Article ID: | iaor201525277 |
Volume: | 3 |
Issue: | 3 |
Start Page Number: | 159 |
End Page Number: | 164 |
Publication Date: | Nov 2014 |
Journal: | Health Systems |
Authors: | Padula William V, Duffy Michael P, Yilmaz Taygan, Mishra Manish K |
Keywords: | operations management, systems science, systems thinking |
Health‐care delivery is a complex and fragmented system with work‐around culture. Improving health‐care delivery requires innovating system interventions that redesign processes for consistent implementation of evidence‐based practices (EBPs).

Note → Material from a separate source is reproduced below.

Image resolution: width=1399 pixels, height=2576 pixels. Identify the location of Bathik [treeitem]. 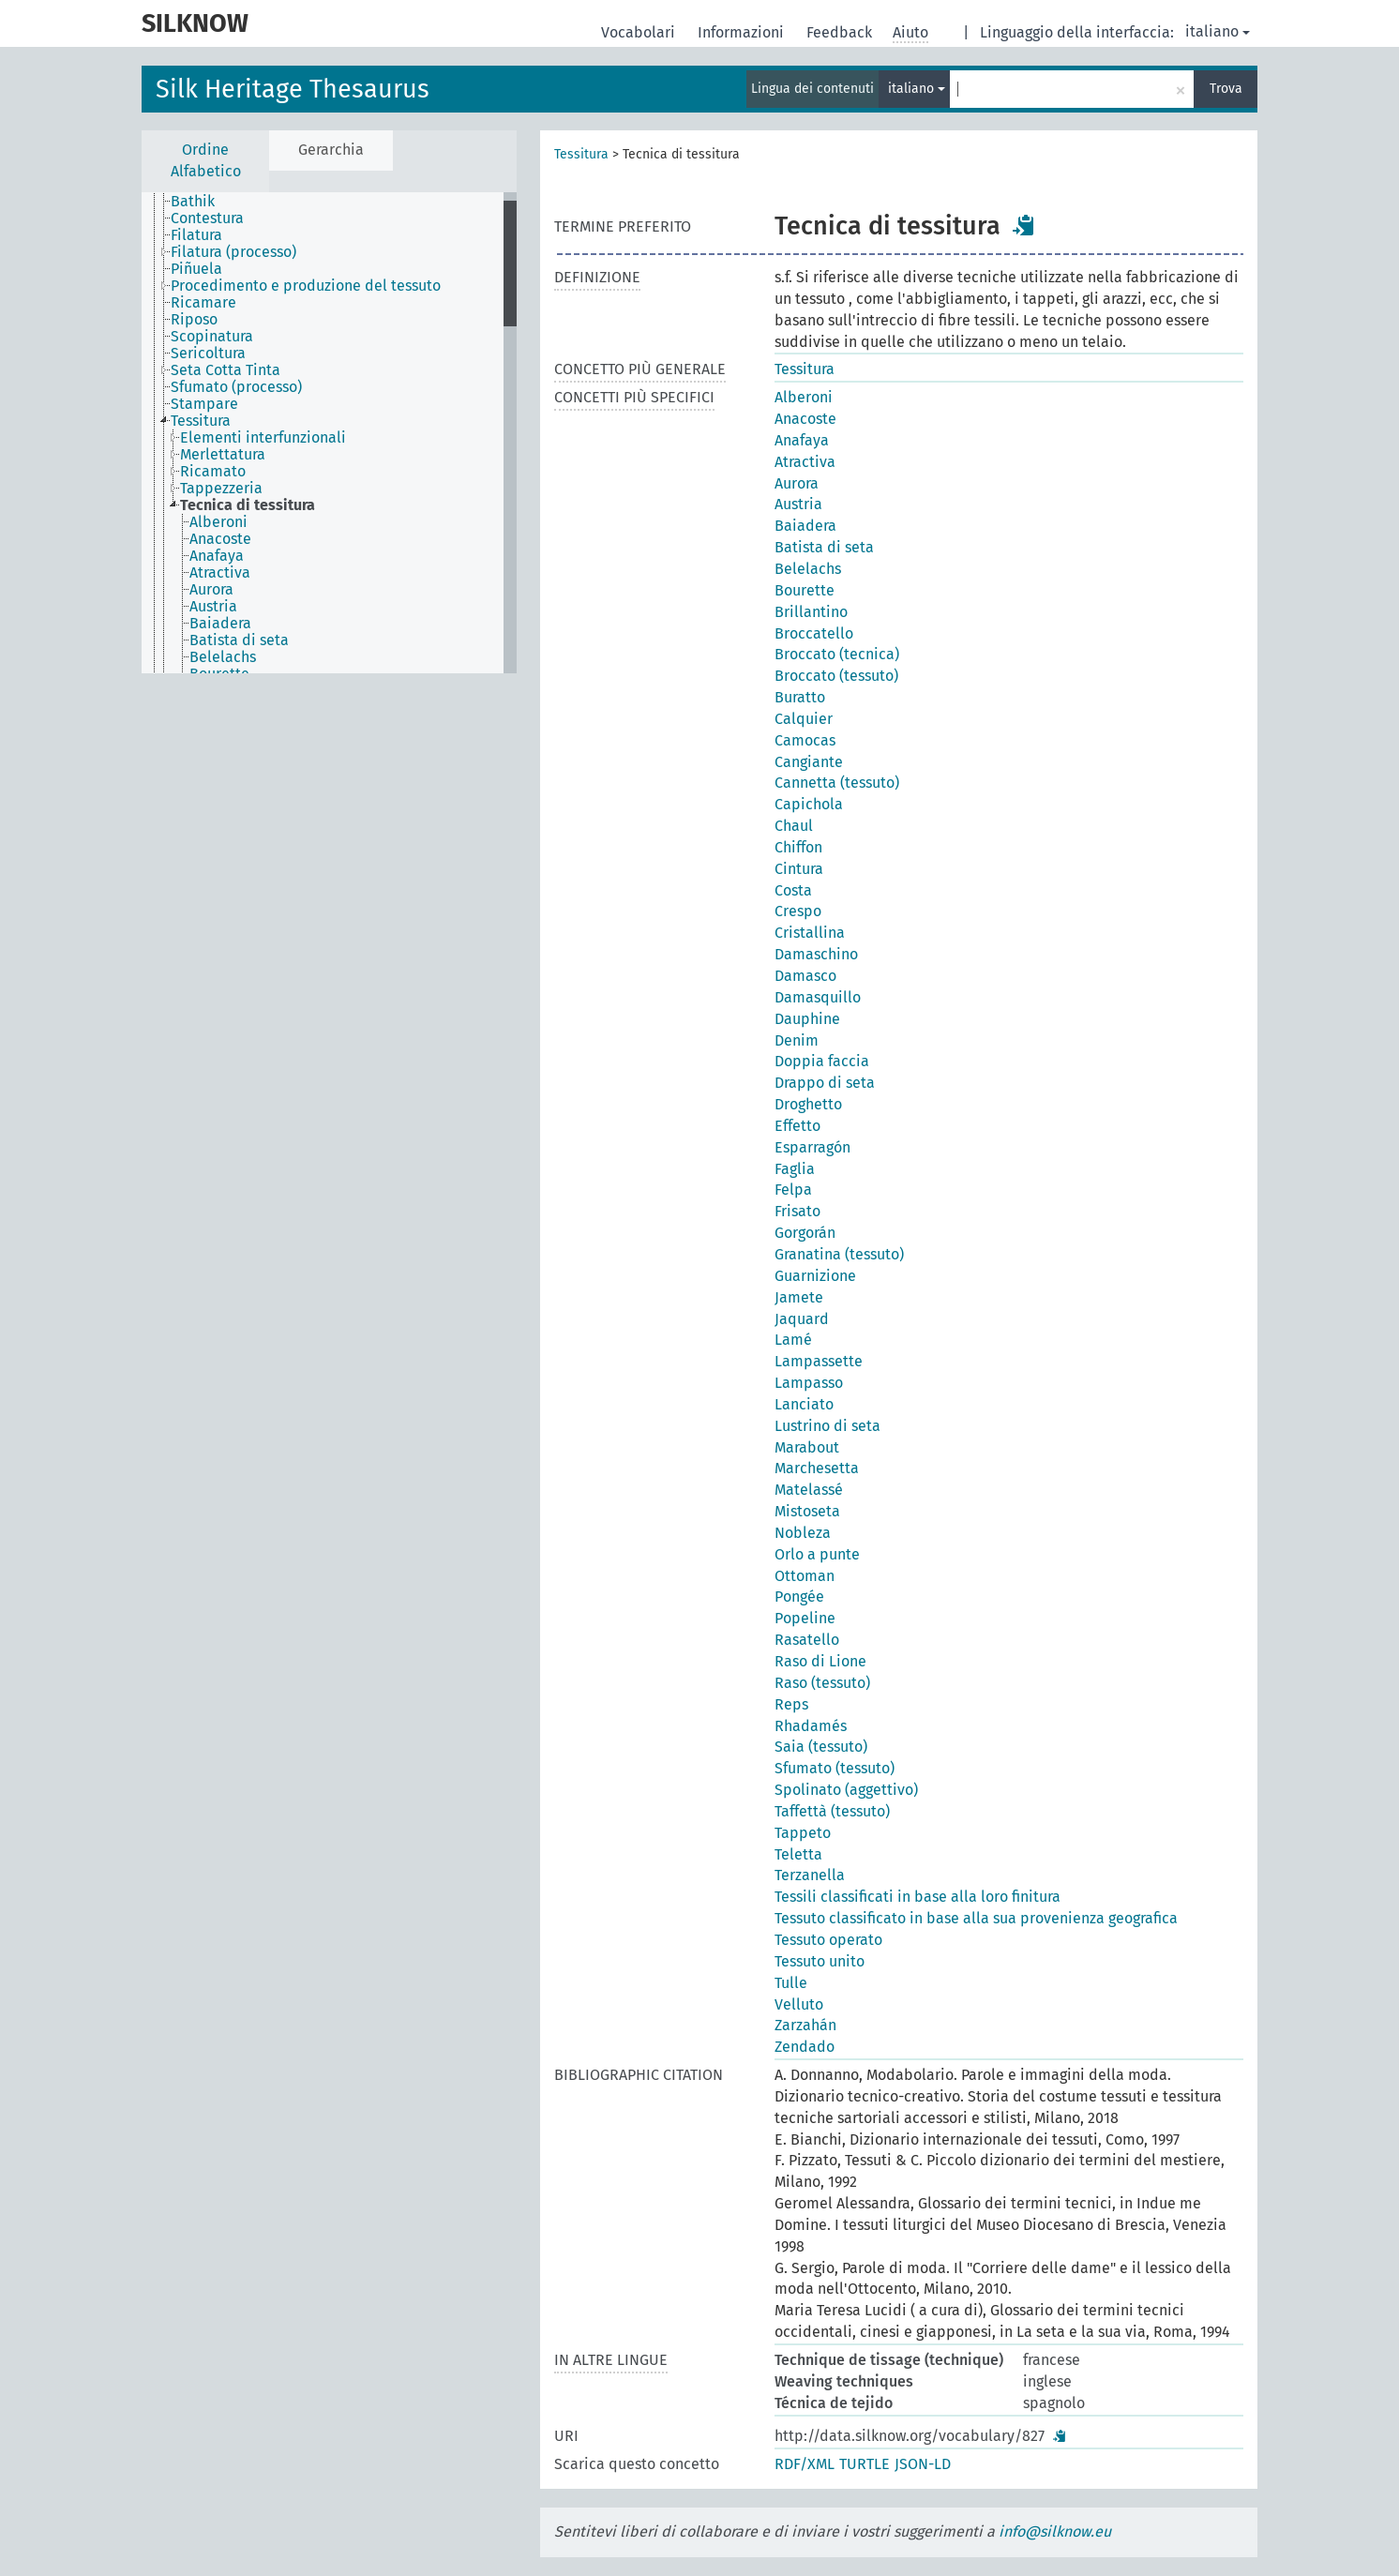 (193, 201).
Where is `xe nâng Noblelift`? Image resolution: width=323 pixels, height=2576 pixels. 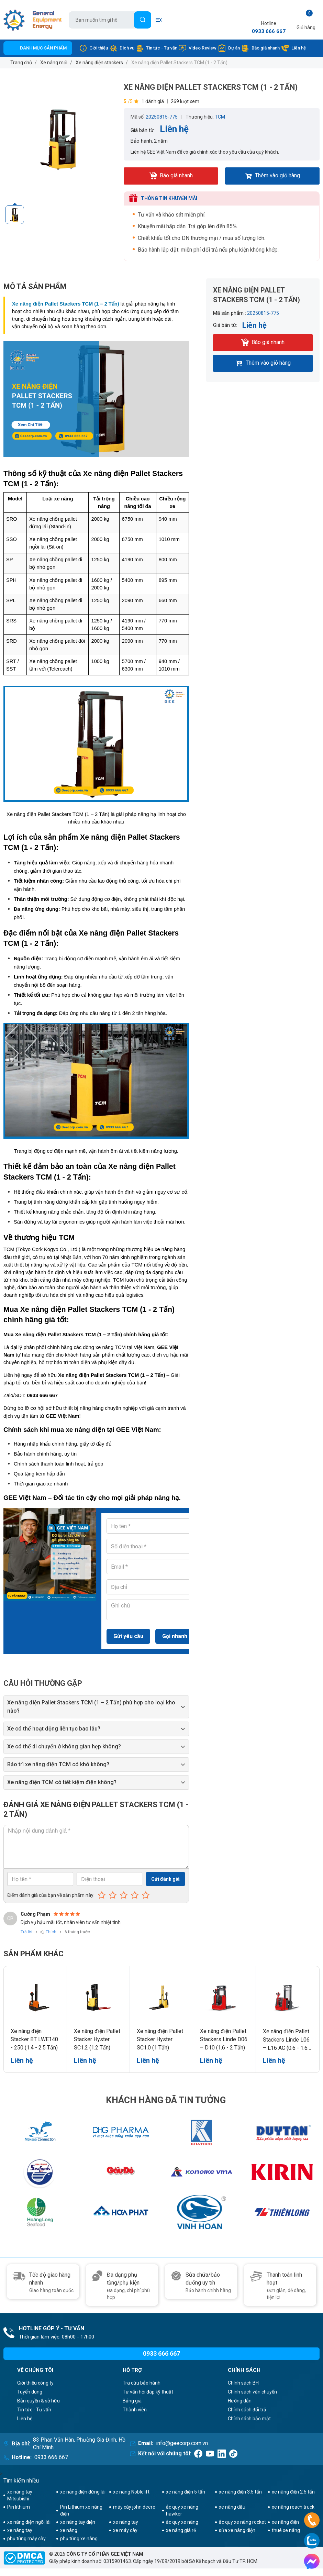 xe nâng Noblelift is located at coordinates (131, 2492).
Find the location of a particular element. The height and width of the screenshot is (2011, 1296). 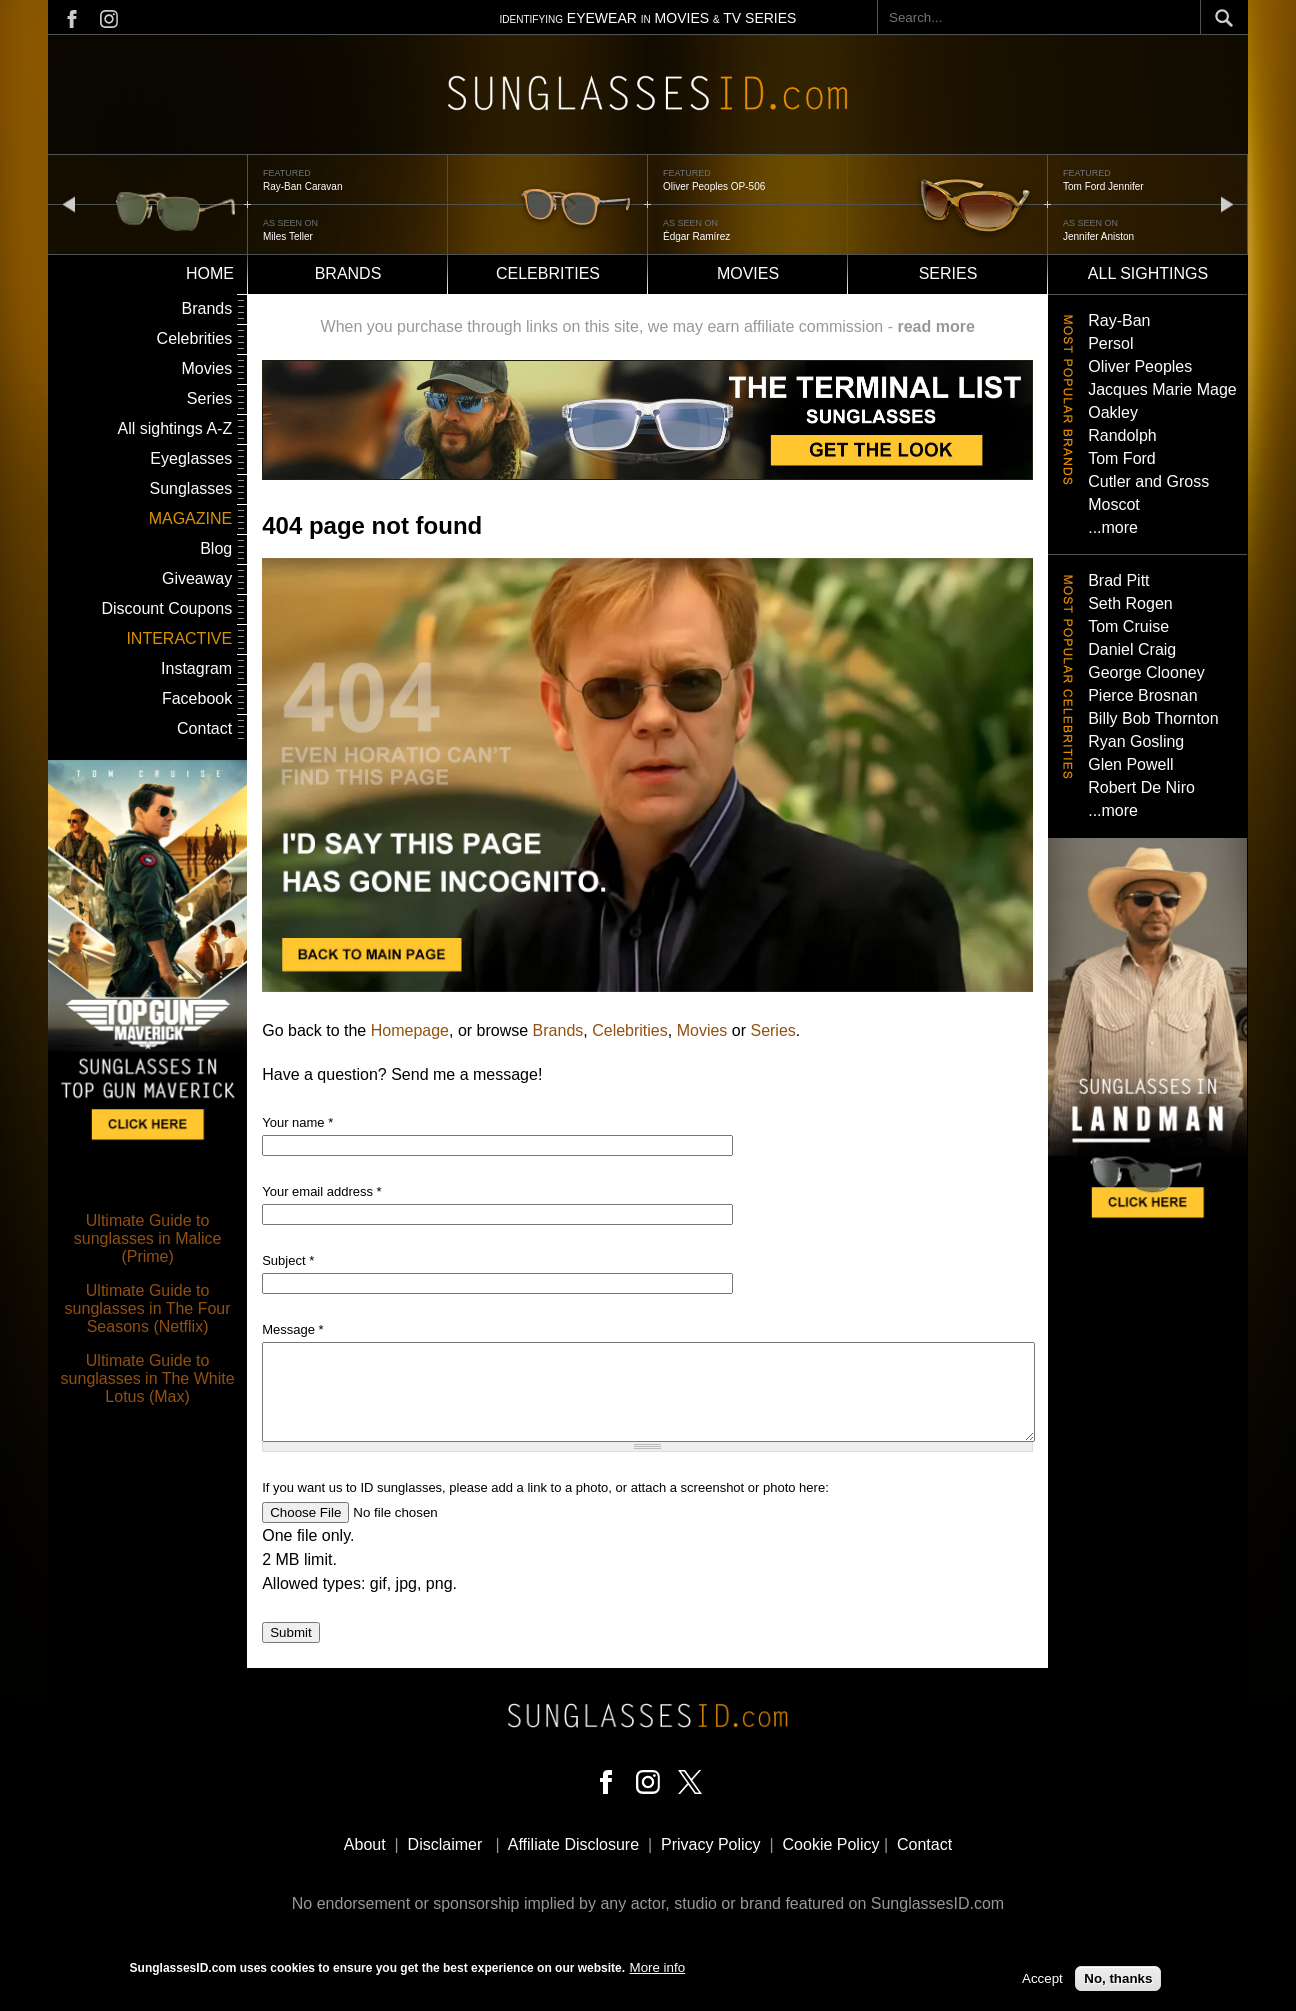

Systems engineering is an approach that involves anticipating ineffective processes that jeopardize quality, and designing interventions to overcome such shortcomings. This approach is based on systems teaching about reflexivity, which when addressed can support consistent EBP and assesses how the newly designed system meets this consistency. Integrating a systems engineering approach to implementing EBP may effectively address complex issues such as hospital‐acquired pressure ulcer prevention, which has an EBP protocol that is not consistently implemented without system redesign. Engineering approaches and methods including Plan‐Do‐Study‐Act (PDSA), Situation‐Background‐Assessment‐Recommendations (SBAR), stochastic modeling, House of Quality, and statistical process control charts with lean six sigma provide a structured approach to identifying points of successful implementation for EBPs that can subvert work‐around culture. This perspective piece reviews successful approaches of systems engineering to solve the problem of clinical work‐arounds and puts forward the case for its wider application to health‐care delivery systems that could benefit from standardized EBPs.